I enjoyed wandering around the pillars and massive statues of this female pharaoh, but then it was time to head off to the next temple and our last spot of the day, Medinet Habu.
This temple is covered in incredible amounts of paintings and hieroglyphics. Some of them at the base are carved so deep, that the cartouches need never worry about being usurped by a successor.
There were lots of stories about military greatness and there was a grisly panel that explained how the death tally was calculated after battle. Originally the hands of the fallen or captive would be chopped off and presented to the king. You’d divide the total number in half and there you’d have your total. Well, the pharaoh wasn’t entirely convinced by this methodology because it would be easy to miscalculate. He wanted something else removed…something a man only has one of. So, that was depicted and it was a much more accurate count!
Another wall shows Amun-Min the fertility god and Yasmin explained the rather bizarre story behind this god. Min started off as a regular mortal and in his old age, the pharaoh allowed him to stay behind and guard his village whilst all the other men went off to war. Well, all the men died, but to the pharaohs surprise, on his return to the village, all the women were pregnant. He was disgusted by Min’s behavior, so he cut off his arm and his leg and banished him to the desert to die.
Later, while wandering through the same desert, the pharaoh came across Min, who was living in a fertile oasis. Logically, the pharaoh believed that Min had great powers to create life — in many ways — and so he must be a god. And that’s how Amun-Min and his giggle-inducing image came to be.
Once we had finished with the temple, Hassan, Yasmin, and I sat inside a dusty café for some time and had a pleasant chat, and I learned a lot more about what it’s like to actually live in this culture for both men and women. Out of respect to the both of them, I won’t divulge their confessions, but it was rather frustrating for me. Back home, we’re told from the second we pop out of the womb that we have to be successes and go off and do great things. That isn’t the case at all here. Both sides are equally oppressive. I’m not sure we’ve got life figured out. There needs to be some kind of balance.

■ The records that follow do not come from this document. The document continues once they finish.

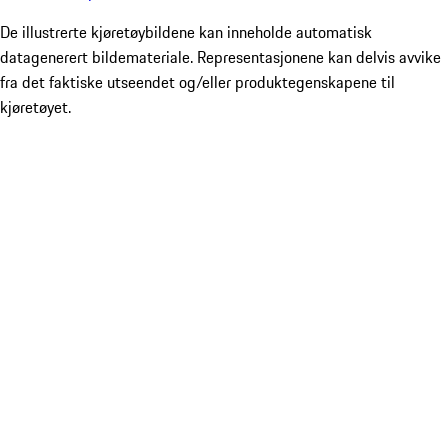
De illustrerte kjøretøybildene kan inneholde automatisk
datagenerert bildemateriale. Representasjonene kan delvis avvike
fra det faktiske utseendet og/eller produktegenskapene til
kjøretøyet.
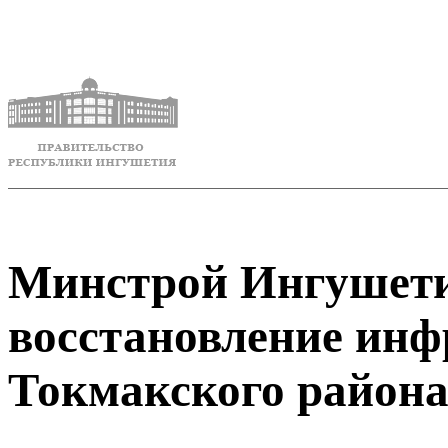
Минстрой Ингушети
восстановление ин
Токмакского район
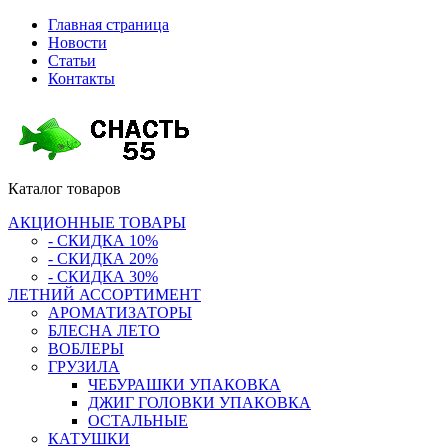
Главная страница
Новости
Статьи
Контакты
Каталог
товаров
АКЦИОННЫЕ ТОВАРЫ
- СКИДКА 10%
- СКИДКА 20%
- СКИДКА 30%
ЛЕТНИЙ АССОРТИМЕНТ
АРОМАТИЗАТОРЫ
БЛЕСНА ЛЕТО
ВОБЛЕРЫ
ГРУЗИЛА
ЧЕБУРАШКИ УПАКОВКА
ДЖИГ ГОЛОВКИ УПАКОВКА
ОСТАЛЬНЫЕ
КАТУШКИ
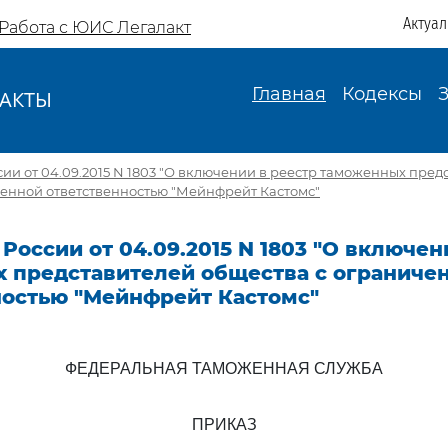
Актуа
Работа с ЮИС Легалакт
Главная
Кодексы
АКТЫ
И
ии от 04.09.2015 N 1803 "О включении в реестр таможенных пред
ченной ответственностью "Мейнфрейт Кастомс"
России от 04.09.2015 N 1803 "О включен
 представителей общества с ограниче
ностью "Мейнфрейт Кастомс"
ФЕДЕРАЛЬНАЯ ТАМОЖЕННАЯ СЛУЖБА
ПРИКАЗ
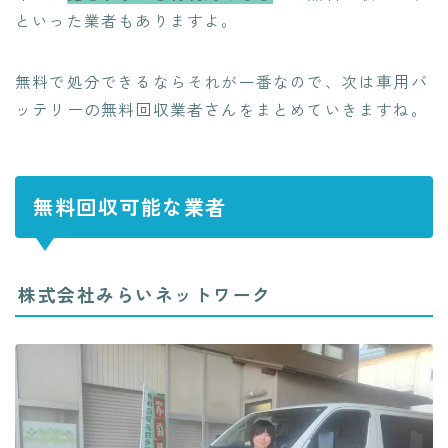
といった業者もありますよ。
車用バ
無料で処分できるならそれが一番なので、次は
ッテリーの無料回収業者さん
をまとめていきますね。
無料回収可能な業者
株式会社みらいネットワーク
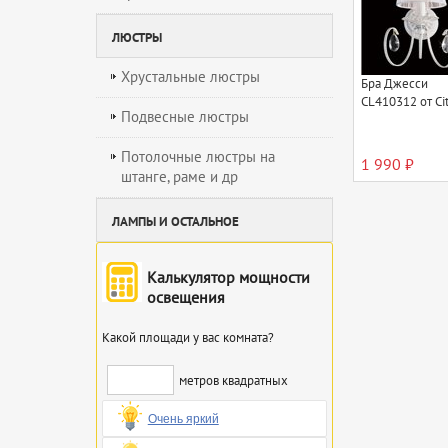
ЛЮСТРЫ
Хрустальные люстры
Бра Джесси
CL410312 от Cit
Подвесные люстры
Потолочные люстры на
1 990 ₽
штанге, раме и др
ЛАМПЫ И ОСТАЛЬНОЕ
Калькулятор мощности
освещения
Какой площади у вас комната?
метров квадратных
Очень яркий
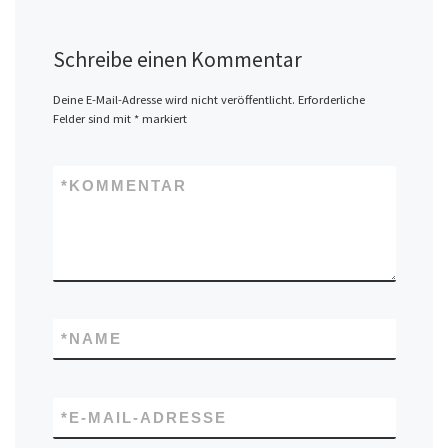
Schreibe einen Kommentar
Deine E-Mail-Adresse wird nicht veröffentlicht.
Erforderliche
Felder sind mit
*
markiert
*
KOMMENTAR
*
NAME
*
E-MAIL-ADRESSE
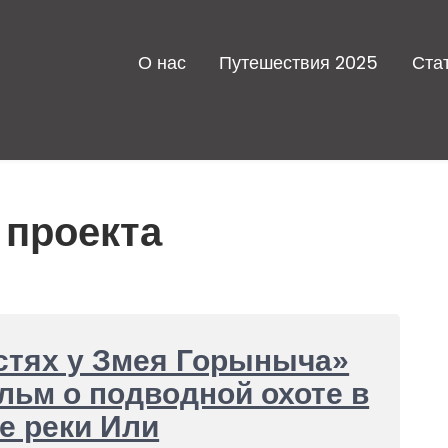
О нас
Путешествия 2025
Ста
 проекта
стях у Змея Горыныча»
ьм о подводной охоте в
е реки Или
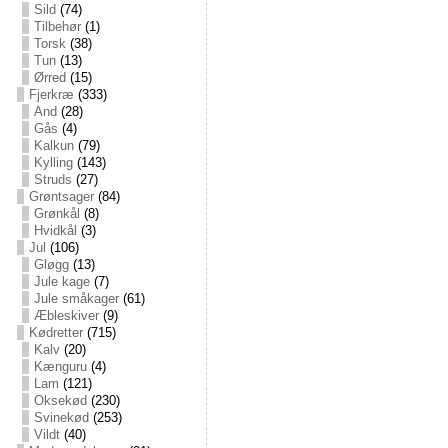
Sild
(74)
Tilbehør
(1)
Torsk
(38)
Tun
(13)
Ørred
(15)
Fjerkræ
(333)
And
(28)
Gås
(4)
Kalkun
(79)
Kylling
(143)
Struds
(27)
Grøntsager
(84)
Grønkål
(8)
Hvidkål
(3)
Jul
(106)
Gløgg
(13)
Jule kage
(7)
Jule småkager
(61)
Æbleskiver
(9)
Kødretter
(715)
Kalv
(20)
Kænguru
(4)
Lam
(121)
Oksekød
(230)
Svinekød
(253)
Vildt
(40)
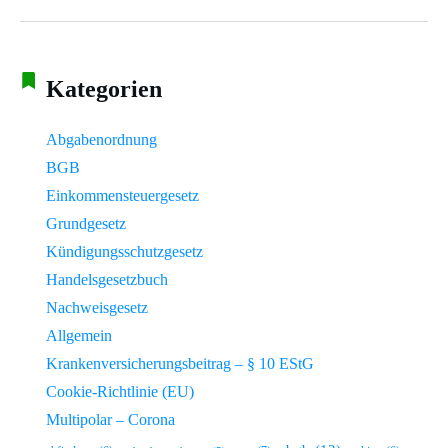
Kategorien
Abgabenordnung
BGB
Einkommensteuergesetz
Grundgesetz
Kündigungsschutzgesetz
Handelsgesetzbuch
Nachweisgesetz
Allgemein
Krankenversicherungsbeitrag – § 10 EStG
Cookie-Richtlinie (EU)
Multipolar – Corona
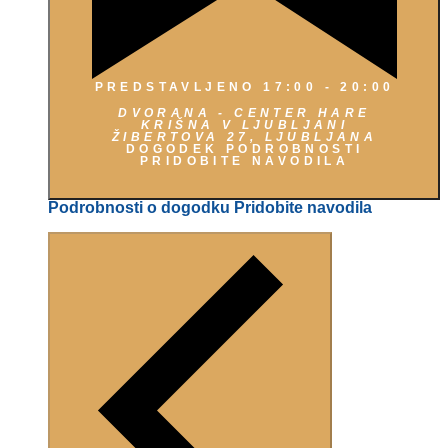
PREDSTAVLJENO
17:00
-
20:00
DVORANA - CENTER HARE
KRIŠNA V LJUBLJANI
ŽIBERTOVA 27, LJUBLJANA
DOGODEK PODROBNOSTI
PRIDOBITE NAVODILA
Podrobnosti o dogodku
Pridobite navodila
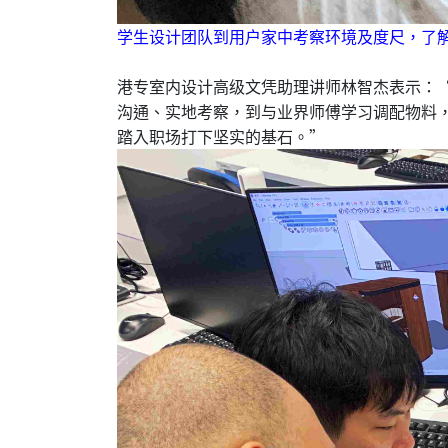
学生设计团队到用户家中考察环境及度尺，了
港专室内设计高级文凭助理讲师林智杰表示：
沟通、实地考察，到与业界师傅学习调配物料
踏入职场打下坚实的基石。”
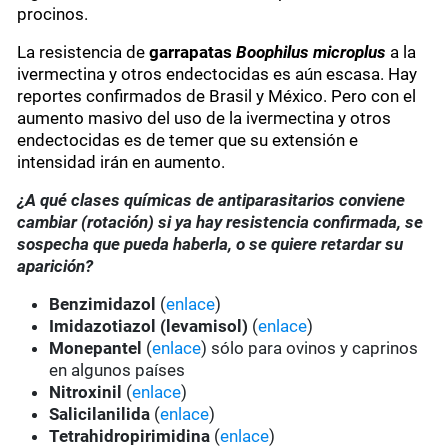
procinos.
La resistencia de
garrapatas
Boophilus microplus
a la
ivermectina y otros endectocidas es aún escasa. Hay
reportes confirmados de Brasil y México. Pero con el
aumento masivo del uso de la ivermectina y otros
endectocidas es de temer que su extensión e
intensidad irán en aumento.
¿A qué clases químicas de antiparasitarios conviene
cambiar (rotación) si ya hay resistencia confirmada, se
sospecha que pueda haberla, o se quiere retardar su
aparición?
Benzimidazol
(
enlace
)
Imidazotiazol (levamisol)
(
enlace
)
Monepantel
(
enlace
) sólo para ovinos y caprinos
en algunos países
Nitroxinil
(
enlace
)
Salicilanilida
(
enlace
)
Tetrahidropirimidina
(
enlace
)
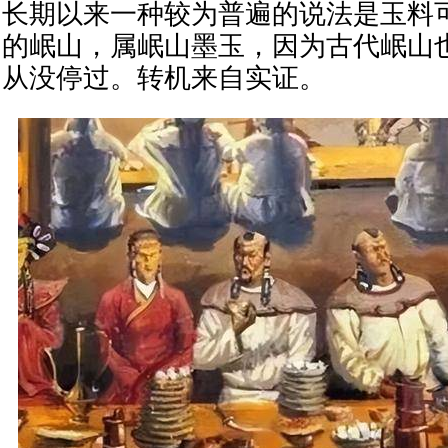
长期以来一种较为普遍的说法是玉料
的岷山，属岷山墨玉，因为古代岷山
从没停过。转机来自实证。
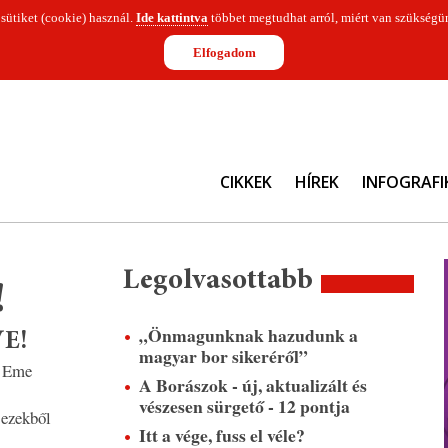
 sütiket (cookie) használ.
Ide kattintva
többet megtudhat arról, miért van szükségün
Elfogadom
CIKKEK
HÍREK
INFOGRAFI
Legolvasottabb
!
„Önmagunknak hazudunk a
VE!
magyar bor sikeréről”
Eme
A Borászok - új, aktualizált és
vészesen sürgető - 12 pontja
 ezekből
Itt a vége, fuss el véle?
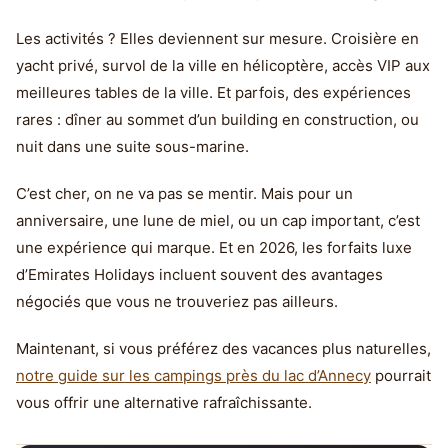
Les activités ? Elles deviennent sur mesure. Croisière en
yacht privé, survol de la ville en hélicoptère, accès VIP aux
meilleures tables de la ville. Et parfois, des expériences
rares : dîner au sommet d’un building en construction, ou
nuit dans une suite sous-marine.
C’est cher, on ne va pas se mentir. Mais pour un
anniversaire, une lune de miel, ou un cap important, c’est
une expérience qui marque. Et en 2026, les forfaits luxe
d’Emirates Holidays incluent souvent des avantages
négociés que vous ne trouveriez pas ailleurs.
Maintenant, si vous préférez des vacances plus naturelles,
notre guide sur les campings près du lac d’Annecy
pourrait
vous offrir une alternative rafraîchissante.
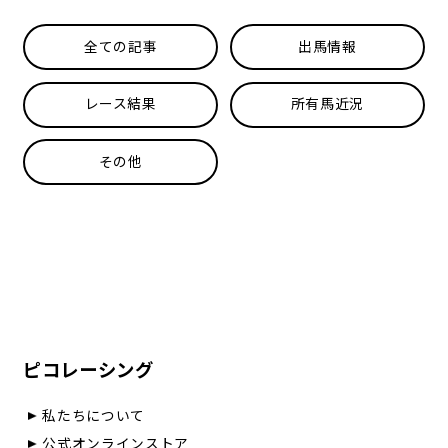
全ての記事
出馬情報
レース結果
所有馬近況
その他
ピコレーシング
私たちについて
公式オンラインストア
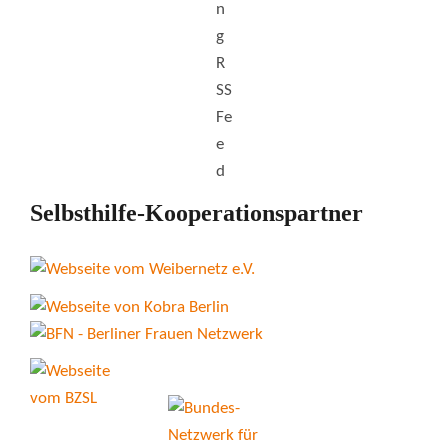
Selbsthilfe-Kooperationspartner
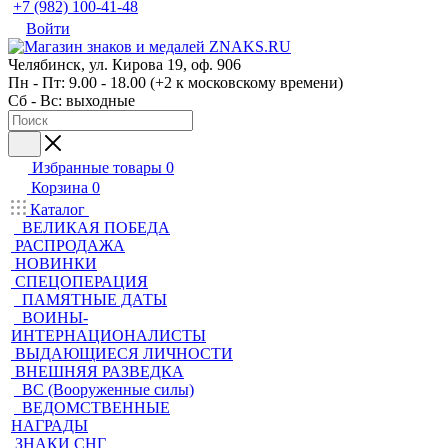
+7 (982) 100-41-48
Войти
Челябинск, ул. Кирова 19, оф. 906
Пн - Пт: 9.00 - 18.00 (+2 к московскому времени)
Сб - Вс: выходные
Избранные товары
0
Корзина
0
Каталог
ВЕЛИКАЯ ПОБЕДА
РАСПРОДАЖА
НОВИНКИ
СПЕЦОПЕРАЦИЯ
ПАМЯТНЫЕ ДАТЫ
ВОИНЫ-
ИНТЕРНАЦИОНАЛИСТЫ
ВЫДАЮЩИЕСЯ ЛИЧНОСТИ
ВНЕШНЯЯ РАЗВЕДКА
ВС (Вооруженные силы)
ВЕДОМСТВЕННЫЕ
НАГРАДЫ
ЗНАКИ СНГ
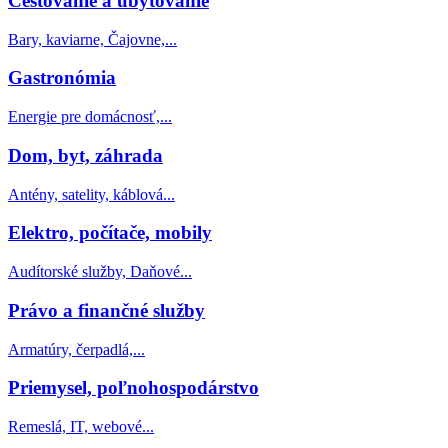
Cestovanie a ubytovanie
Bary, kaviarne, Čajovne,...
Gastronómia
Energie pre domácnosť,...
Dom, byt, záhrada
Antény, satelity, káblová...
Elektro, počítače, mobily
Audítorské služby, Daňové...
Právo a finančné služby
Armatúry, čerpadlá,...
Priemysel, poľnohospodárstvo
Remeslá, IT, webové...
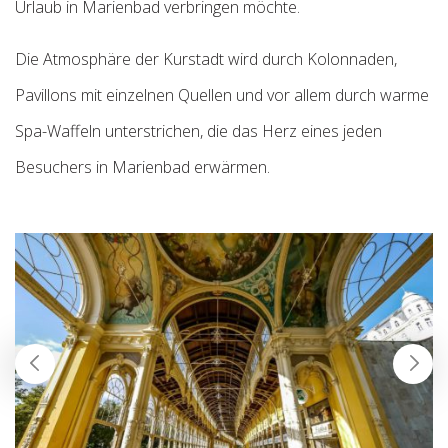
Urlaub in Marienbad verbringen möchte.
Die Atmosphäre der Kurstadt wird durch Kolonnaden,
Pavillons mit einzelnen Quellen und vor allem durch warme
Spa-Waffeln unterstrichen, die das Herz eines jeden
Besuchers in Marienbad erwärmen.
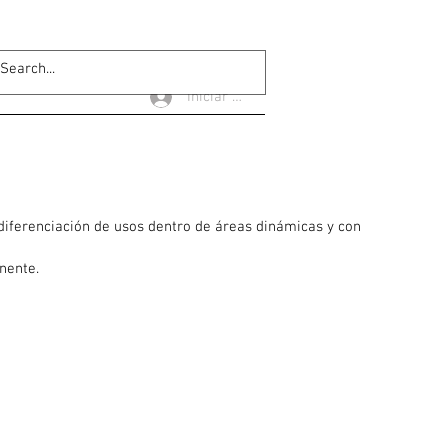
Iniciar sesión
diferenciación de usos dentro de áreas dinámicas y con
nente.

We drove back to the Nile, crossed the river, and I took a much deserved nap.
When I woke up, I had to figure out how to get home. My time was rapidly running out and I had no plans in motion. So, I did what I do best. I became a travel agent. The finalized trip home was not my greatest triumph, mind you, but it works. I will be staying an additional night here at the Winter Palace (for a paltry $50) then flying back to Cairo on the 2nd. From there, I’ll fly to Casablanca and after an eight hour layover — ugh, maybe I’ll buy my way into a lounge — I’ll be off to New York City. I’ll be there for a day and a half and then catch a flight to Chicago. From Chicago, I’ll fly back to Des Moines. I’m exhausted already.
I was so worn down from all that research that I ordered room service and greedily ate up my overpriced, but delicious, meal.